Tidmarsh, an adjunct professor at Stanford’s medical school, brings decades of industry experience to the table. Serving as director of the Center for Drug Evaluation and Research will be his first government position.
George Tidmarsh, an adjunct professor of pediatrics and neonatology at Stanford University’s School of Medicine with a long history in the biopharma and biotechnology industries, will be the FDA’s next head of the Center for Drug Evaluation and Research.
According to the FDA’s announcement of his appointment Monday, Tidmarsh has been involved in the “successful clinical development of seven FDA-approved drugs.”
Tidmarsh is replacing Jacqueline Corrigan-Curay, the current acting head of CDER. Corrigan-Curay announced in June that she would be departing in July. She herself had only been in the job since January when Patricia Cavazzoni left the position two days before President Donald Trump began his second term.
Tidmarsh’s hire highlights a much-debated issue of the FDA’s so-called revolving door with industry. Until May, Tidmarsh was the chairman of Revelation Biosciences, a Southern California–based startup he cofounded focused on kidney conditions and treatments for surgical infections. Before that Tidmarsh had been an executive at a suite of other companies, including stints as the CEO of Solano Therapeutics, La Jolla Pharmaceutical Company and Horizon Pharma, another company he founded. Horizon was purchased by Amgen in 2023 for nearly $28 billion, giving the larger company control of the seven FDA-approved drugs that Tidmarsh had a hand in.
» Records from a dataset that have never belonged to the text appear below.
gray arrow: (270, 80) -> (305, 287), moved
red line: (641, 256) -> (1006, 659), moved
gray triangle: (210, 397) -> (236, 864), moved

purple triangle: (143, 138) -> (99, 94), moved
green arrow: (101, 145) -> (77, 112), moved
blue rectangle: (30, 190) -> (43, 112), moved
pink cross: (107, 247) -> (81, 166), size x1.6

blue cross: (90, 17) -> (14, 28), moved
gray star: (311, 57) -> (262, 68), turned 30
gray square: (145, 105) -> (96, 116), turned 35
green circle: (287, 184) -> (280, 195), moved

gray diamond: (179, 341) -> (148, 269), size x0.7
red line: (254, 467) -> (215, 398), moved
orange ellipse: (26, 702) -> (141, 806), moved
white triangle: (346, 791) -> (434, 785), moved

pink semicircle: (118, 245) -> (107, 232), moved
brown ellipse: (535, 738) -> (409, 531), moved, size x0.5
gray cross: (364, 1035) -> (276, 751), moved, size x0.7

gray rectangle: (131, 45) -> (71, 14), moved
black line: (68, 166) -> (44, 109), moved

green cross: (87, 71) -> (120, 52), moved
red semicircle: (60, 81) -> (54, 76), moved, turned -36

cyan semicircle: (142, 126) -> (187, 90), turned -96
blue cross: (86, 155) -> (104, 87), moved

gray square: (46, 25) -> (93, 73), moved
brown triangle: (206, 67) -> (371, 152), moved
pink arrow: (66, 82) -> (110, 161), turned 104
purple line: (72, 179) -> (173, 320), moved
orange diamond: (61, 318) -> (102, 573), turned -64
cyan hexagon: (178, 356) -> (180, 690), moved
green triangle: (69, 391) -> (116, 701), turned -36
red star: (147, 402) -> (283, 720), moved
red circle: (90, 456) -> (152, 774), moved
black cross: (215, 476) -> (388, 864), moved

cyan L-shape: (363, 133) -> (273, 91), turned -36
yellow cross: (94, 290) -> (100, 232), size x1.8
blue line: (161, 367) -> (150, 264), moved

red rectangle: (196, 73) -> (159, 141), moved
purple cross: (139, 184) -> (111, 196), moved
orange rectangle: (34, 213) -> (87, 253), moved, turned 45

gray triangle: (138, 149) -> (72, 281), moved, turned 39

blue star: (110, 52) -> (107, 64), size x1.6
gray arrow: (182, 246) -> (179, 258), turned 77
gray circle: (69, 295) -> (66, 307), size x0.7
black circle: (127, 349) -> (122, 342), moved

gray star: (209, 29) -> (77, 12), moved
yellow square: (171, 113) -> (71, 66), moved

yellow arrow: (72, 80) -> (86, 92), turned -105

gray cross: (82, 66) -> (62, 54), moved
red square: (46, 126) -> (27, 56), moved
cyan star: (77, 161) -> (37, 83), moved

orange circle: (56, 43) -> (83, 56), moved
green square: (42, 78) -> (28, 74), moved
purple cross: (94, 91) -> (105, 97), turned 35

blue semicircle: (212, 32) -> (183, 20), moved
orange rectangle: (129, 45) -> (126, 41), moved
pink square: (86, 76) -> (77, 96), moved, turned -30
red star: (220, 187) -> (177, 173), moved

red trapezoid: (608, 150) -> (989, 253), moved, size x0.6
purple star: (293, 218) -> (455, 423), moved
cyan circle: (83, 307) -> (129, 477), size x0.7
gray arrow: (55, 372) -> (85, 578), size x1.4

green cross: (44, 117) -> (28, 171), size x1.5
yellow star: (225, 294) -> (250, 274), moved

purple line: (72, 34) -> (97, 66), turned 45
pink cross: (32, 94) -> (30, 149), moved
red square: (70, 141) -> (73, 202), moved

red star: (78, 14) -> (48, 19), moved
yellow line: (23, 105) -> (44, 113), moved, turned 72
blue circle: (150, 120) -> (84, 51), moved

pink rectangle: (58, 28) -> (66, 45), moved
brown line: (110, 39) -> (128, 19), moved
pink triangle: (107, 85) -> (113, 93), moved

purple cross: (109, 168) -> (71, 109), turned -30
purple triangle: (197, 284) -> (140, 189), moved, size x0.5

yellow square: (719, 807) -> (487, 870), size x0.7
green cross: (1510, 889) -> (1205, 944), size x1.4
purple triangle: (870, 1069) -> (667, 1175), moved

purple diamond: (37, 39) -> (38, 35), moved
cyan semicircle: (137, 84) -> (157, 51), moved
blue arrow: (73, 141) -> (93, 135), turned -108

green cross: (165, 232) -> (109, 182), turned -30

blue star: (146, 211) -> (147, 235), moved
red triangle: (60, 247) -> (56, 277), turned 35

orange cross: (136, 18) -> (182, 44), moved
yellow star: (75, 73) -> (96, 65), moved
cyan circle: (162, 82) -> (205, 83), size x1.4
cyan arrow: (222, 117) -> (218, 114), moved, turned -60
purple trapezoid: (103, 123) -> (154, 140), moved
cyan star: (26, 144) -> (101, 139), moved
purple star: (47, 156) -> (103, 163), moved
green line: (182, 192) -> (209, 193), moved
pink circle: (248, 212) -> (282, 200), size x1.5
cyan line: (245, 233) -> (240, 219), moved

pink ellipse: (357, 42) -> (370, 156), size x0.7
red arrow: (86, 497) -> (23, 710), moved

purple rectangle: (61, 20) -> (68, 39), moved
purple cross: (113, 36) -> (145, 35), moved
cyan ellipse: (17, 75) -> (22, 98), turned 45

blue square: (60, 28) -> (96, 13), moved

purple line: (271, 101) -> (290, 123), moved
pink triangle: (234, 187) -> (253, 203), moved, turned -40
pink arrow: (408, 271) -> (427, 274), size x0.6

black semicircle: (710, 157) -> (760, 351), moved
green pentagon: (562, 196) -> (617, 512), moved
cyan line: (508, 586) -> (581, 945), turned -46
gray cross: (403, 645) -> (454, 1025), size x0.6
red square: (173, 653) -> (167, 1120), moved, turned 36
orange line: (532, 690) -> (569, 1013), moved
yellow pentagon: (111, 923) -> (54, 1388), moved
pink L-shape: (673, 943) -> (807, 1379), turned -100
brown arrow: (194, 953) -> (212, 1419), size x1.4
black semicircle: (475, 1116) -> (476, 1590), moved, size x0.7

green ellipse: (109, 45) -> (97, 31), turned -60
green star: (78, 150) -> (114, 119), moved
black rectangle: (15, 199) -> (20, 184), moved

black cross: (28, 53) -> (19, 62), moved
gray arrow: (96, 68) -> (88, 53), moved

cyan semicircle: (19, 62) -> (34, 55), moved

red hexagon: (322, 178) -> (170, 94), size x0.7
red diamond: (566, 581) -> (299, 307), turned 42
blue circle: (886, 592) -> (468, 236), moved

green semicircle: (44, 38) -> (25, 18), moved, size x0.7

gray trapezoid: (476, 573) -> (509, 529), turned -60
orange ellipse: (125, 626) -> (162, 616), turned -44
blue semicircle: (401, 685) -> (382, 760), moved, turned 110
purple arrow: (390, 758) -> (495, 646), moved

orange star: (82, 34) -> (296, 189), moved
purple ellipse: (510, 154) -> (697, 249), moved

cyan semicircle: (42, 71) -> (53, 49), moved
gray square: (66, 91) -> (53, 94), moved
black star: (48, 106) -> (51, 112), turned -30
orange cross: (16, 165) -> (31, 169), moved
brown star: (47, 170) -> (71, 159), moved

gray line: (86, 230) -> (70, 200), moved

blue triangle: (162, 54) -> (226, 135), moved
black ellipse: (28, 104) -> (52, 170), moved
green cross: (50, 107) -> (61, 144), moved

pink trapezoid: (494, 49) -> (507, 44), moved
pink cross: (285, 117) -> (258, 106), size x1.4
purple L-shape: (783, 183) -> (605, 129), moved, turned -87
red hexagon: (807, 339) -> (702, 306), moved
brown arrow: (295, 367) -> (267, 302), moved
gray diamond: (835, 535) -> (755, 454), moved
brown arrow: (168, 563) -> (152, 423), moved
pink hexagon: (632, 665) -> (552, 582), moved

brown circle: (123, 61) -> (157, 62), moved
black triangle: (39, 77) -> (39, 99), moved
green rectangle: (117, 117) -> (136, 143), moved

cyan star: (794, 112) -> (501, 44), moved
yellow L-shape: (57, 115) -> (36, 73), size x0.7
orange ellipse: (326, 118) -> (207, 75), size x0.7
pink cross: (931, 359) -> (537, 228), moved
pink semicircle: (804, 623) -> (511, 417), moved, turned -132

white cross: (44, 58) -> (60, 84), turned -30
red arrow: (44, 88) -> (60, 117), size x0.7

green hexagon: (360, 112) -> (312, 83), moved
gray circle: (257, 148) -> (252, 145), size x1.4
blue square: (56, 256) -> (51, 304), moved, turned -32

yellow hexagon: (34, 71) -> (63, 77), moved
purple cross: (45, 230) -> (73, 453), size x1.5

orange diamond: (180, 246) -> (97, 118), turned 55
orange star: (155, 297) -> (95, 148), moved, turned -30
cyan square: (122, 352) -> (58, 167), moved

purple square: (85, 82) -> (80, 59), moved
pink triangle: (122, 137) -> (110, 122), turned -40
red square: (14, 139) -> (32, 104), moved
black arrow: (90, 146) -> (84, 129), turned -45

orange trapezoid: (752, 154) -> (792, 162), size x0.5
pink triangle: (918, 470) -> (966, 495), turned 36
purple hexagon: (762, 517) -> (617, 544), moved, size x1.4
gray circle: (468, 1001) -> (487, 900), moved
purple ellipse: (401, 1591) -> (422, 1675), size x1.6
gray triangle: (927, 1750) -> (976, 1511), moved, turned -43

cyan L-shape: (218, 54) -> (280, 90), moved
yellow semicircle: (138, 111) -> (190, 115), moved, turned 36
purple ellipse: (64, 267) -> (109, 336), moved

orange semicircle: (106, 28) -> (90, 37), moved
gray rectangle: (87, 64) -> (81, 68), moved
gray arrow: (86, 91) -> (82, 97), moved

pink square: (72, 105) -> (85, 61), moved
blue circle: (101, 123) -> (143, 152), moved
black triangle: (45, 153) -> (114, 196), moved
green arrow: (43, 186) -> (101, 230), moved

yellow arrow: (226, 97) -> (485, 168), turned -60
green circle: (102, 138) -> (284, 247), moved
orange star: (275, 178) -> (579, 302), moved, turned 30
Those include rare disease drugs like Uplizna, Krystexxa and Tepezza. Sales of those drugs have been coming up short of expectations for Amgen since the buy.
“I look forward to working with [Tidmarsh] to strengthen our drug review programs, foster innovation, and advance cross-agency initiatives that improve health outcomes for the American public,” FDA commissioner Marty Makary said in the agency’s statement.
Tidmarsh has no previous experience working in government or regulation. His predecessors, Corrigan-Curay and Cavazzoni, both started at lower level appointments at the FDA. Corrigan-Curay had nine years of experience before taking the top CDER job, while Cavazzoni had about three and a half years.
Though he has no previous government experience, Tidmarsh has appeared as an expert scientist before FDA panels convened to discuss the food additive talc. That could potentially overlap with overview of drugmaker Johnson & Johnson, whose talc-based powder products have been at the center of a 16-year legal battle.
Tidmarsh’s appointment is the latest in a rush of new names in at the FDA as more and more leaders exit the agency. At CDER’s sister regulatory the Center for Biologics Evaluation and Research, longtime head Peter Marks was pushed out earlier this year and University of California, San Francisco professor and YouTube commentator Vinay Prasad brought on in his stead. Once in office, Prasad pushed out the agency’s top cell and gene therapy regulator Nicole Verdun, as well as her deputy Rachael Anatol.
All told, fewer than half of senior FDA leaders from six months ago remain at the agency today.